--- DATA TO EXAMINE ---
::::
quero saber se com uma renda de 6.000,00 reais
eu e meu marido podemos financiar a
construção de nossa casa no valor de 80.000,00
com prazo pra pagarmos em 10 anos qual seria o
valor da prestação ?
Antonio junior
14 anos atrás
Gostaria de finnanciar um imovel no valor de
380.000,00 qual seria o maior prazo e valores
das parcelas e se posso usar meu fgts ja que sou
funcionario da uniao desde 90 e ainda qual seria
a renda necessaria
::::
--- WORK REQUEST ---
Which lines above contain the word "renda"? Copy each one.

--- SOLUTION BELOW ---
quero saber se com uma renda de 6.000,00 reais
a renda necessaria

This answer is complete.